PROMPT:
The answer must consist of every line in the records that contains the word "زبان".

Top of SOURCE DATA

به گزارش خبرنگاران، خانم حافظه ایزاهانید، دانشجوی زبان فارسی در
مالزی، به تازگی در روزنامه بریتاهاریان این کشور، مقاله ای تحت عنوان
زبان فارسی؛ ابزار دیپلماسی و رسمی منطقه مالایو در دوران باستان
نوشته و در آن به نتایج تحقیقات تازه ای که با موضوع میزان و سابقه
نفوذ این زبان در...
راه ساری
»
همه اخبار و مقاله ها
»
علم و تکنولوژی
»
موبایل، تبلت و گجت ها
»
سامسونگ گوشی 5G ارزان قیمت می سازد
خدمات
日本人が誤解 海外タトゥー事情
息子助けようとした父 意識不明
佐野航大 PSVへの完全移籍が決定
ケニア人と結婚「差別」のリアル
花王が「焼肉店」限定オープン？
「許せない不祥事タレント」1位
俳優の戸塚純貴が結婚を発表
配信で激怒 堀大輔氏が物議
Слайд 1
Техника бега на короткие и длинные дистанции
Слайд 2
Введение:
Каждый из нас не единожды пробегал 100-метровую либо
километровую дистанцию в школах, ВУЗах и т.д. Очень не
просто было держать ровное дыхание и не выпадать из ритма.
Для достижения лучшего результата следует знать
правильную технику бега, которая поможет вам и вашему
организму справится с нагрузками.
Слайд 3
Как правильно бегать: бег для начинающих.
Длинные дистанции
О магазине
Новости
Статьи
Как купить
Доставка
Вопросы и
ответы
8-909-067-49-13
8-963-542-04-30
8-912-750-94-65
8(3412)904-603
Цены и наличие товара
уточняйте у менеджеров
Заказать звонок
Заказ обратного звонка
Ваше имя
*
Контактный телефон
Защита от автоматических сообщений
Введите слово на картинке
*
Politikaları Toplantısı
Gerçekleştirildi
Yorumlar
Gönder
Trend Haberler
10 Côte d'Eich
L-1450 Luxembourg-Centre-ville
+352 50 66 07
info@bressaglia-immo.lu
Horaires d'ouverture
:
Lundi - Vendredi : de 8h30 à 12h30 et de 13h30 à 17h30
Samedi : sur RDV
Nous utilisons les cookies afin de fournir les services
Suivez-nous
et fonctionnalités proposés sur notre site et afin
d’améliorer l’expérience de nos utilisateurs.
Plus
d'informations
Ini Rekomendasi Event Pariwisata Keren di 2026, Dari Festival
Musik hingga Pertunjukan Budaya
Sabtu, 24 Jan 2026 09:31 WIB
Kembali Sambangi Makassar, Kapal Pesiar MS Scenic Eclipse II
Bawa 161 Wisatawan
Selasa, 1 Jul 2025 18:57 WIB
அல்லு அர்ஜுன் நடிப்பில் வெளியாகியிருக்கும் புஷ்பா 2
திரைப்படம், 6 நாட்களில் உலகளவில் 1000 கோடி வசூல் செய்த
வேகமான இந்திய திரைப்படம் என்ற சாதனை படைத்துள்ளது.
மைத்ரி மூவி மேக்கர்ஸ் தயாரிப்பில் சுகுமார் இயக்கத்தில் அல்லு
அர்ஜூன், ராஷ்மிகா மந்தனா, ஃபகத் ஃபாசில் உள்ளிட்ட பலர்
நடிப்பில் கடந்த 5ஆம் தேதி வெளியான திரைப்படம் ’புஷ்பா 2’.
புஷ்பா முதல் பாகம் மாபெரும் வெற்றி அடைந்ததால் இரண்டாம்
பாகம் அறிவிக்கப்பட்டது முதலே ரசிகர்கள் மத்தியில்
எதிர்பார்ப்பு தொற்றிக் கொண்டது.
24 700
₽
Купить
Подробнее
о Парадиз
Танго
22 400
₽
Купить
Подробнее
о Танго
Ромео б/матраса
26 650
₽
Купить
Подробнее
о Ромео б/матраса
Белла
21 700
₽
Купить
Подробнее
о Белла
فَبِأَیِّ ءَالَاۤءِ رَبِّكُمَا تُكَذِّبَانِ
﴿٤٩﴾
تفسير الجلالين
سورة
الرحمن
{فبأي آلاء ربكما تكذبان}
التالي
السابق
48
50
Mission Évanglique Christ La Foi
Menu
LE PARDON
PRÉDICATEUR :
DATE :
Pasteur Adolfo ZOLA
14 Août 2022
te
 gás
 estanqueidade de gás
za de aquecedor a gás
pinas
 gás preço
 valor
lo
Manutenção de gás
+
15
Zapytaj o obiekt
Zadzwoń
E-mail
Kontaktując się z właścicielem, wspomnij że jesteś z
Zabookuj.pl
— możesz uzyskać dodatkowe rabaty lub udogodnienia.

Bottom of SOURCE DATA

REPLY TO THE EXERCISE:
به گزارش خبرنگاران، خانم حافظه ایزاهانید، دانشجوی زبان فارسی در
زبان فارسی؛ ابزار دیپلماسی و رسمی منطقه مالایو در دوران باستان
نفوذ این زبان در...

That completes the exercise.